** GIVEN DATA follows **
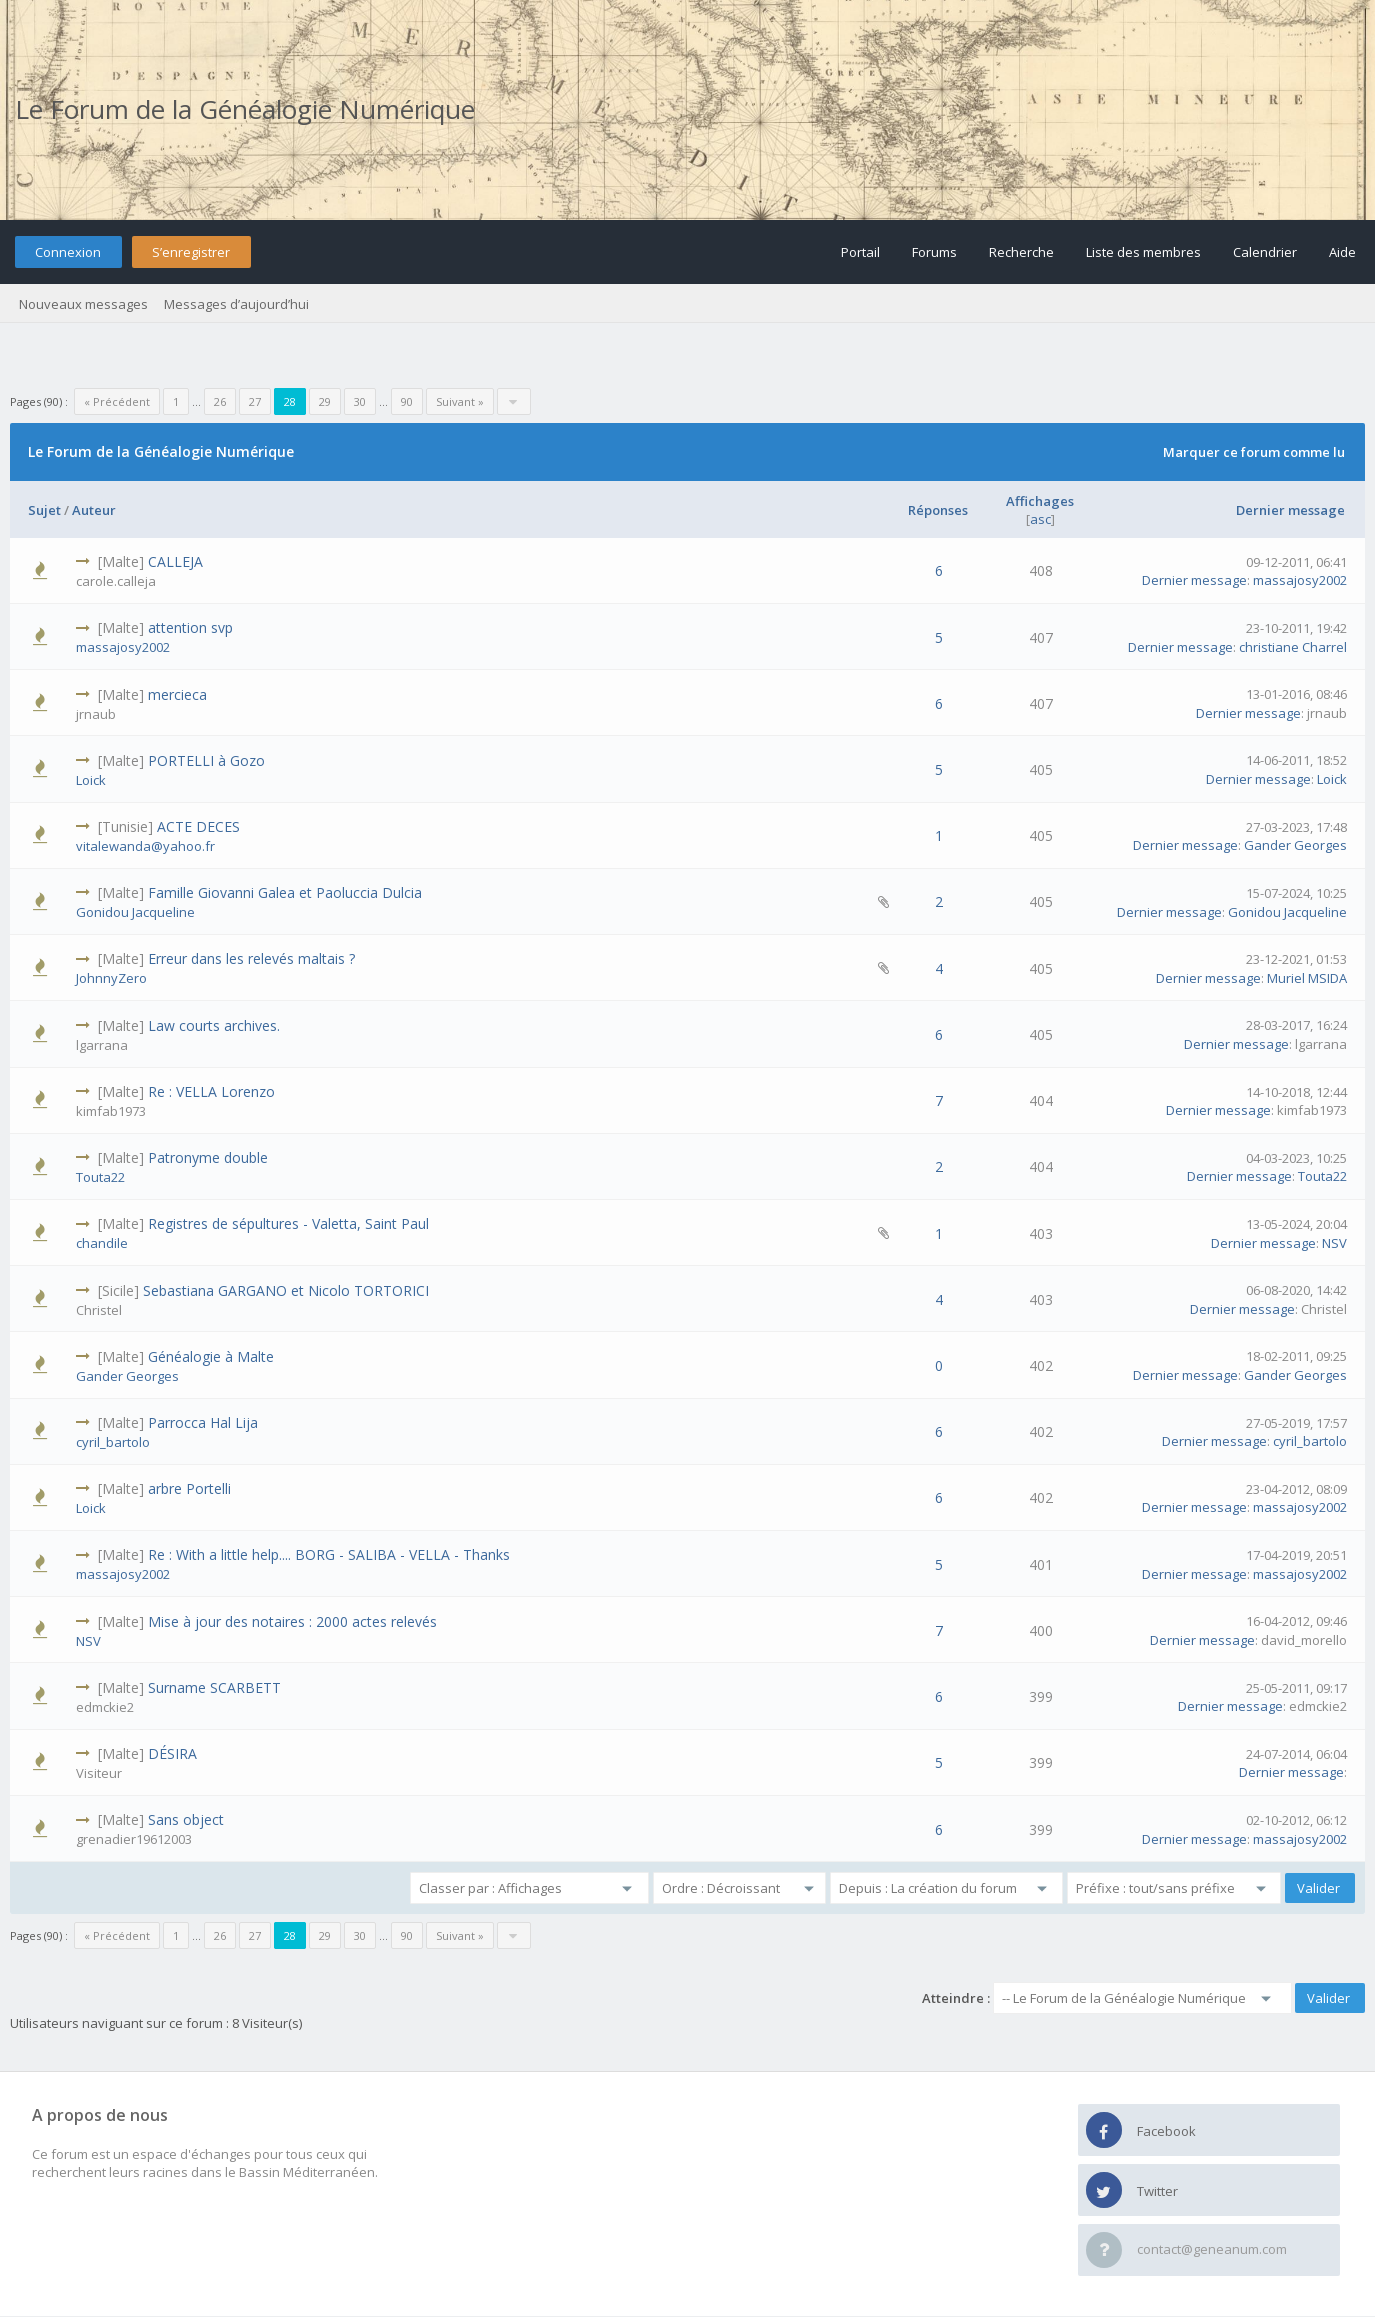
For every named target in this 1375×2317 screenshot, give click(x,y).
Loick (91, 780)
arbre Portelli (189, 1488)
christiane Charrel (1293, 647)
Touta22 (100, 1177)
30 (360, 401)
** End of GIVEN DATA **
AIM OF THE EXERCISE: The records are to be returned word for word, without any of their pictures.

WRITTEN SOLUTION:
For every named target in this 1375×2317 screenshot, give click(x,y).
Loick (91, 780)
arbre Portelli (189, 1488)
christiane Charrel (1293, 647)
Touta22 (100, 1177)
30 (360, 401)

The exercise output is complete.